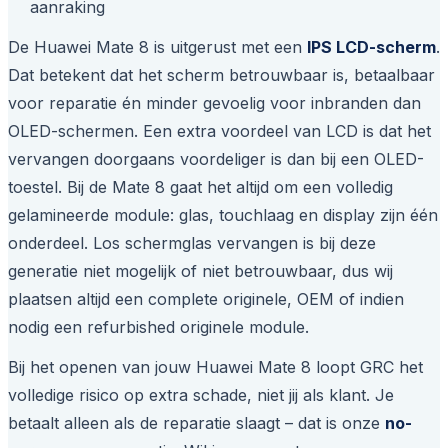
aanraking
De Huawei Mate 8 is uitgerust met een
IPS LCD-scherm
.
Dat betekent dat het scherm betrouwbaar is, betaalbaar
voor reparatie én minder gevoelig voor inbranden dan
OLED-schermen. Een extra voordeel van LCD is dat het
vervangen doorgaans voordeliger is dan bij een OLED-
toestel. Bij de Mate 8 gaat het altijd om een volledig
gelamineerde module:
glas, touchlaag en display zijn één
onderdeel
. Los schermglas vervangen is bij deze
generatie niet mogelijk of niet betrouwbaar, dus wij
plaatsen altijd een complete originele, OEM of indien
nodig een refurbished originele module.
Bij het openen van jouw Huawei Mate 8 loopt GRC het
volledige risico op extra schade, niet jij als klant. Je
betaalt alleen als de reparatie slaagt – dat is onze
no-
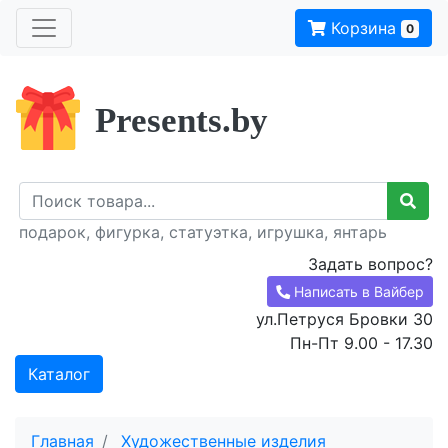
Корзина
0
Presents.by
подарок, фигурка, статуэтка, игрушка, янтарь
Задать вопрос?
Написать в Вайбер
ул.Петруся Бровки 30
Пн-Пт 9.00 - 17.30
Каталог
Главная
Художественные изделия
══════════════════════════════
- [PROBLEM TO SOLVE]:
A verbatim copy of the entries, without the pictures, is what this task requires.

- [YOUR RESPONSE]:
aanraking
De Huawei Mate 8 is uitgerust met een
IPS LCD-scherm
.
Dat betekent dat het scherm betrouwbaar is, betaalbaar
voor reparatie én minder gevoelig voor inbranden dan
OLED-schermen. Een extra voordeel van LCD is dat het
vervangen doorgaans voordeliger is dan bij een OLED-
toestel. Bij de Mate 8 gaat het altijd om een volledig
gelamineerde module:
glas, touchlaag en display zijn één
onderdeel
. Los schermglas vervangen is bij deze
generatie niet mogelijk of niet betrouwbaar, dus wij
plaatsen altijd een complete originele, OEM of indien
nodig een refurbished originele module.
Bij het openen van jouw Huawei Mate 8 loopt GRC het
volledige risico op extra schade, niet jij als klant. Je
betaalt alleen als de reparatie slaagt – dat is onze
no-
Корзина
0
Presents.by
подарок, фигурка, статуэтка, игрушка, янтарь
Задать вопрос?
Написать в Вайбер
ул.Петруся Бровки 30
Пн-Пт 9.00 - 17.30
Каталог
Главная
Художественные изделия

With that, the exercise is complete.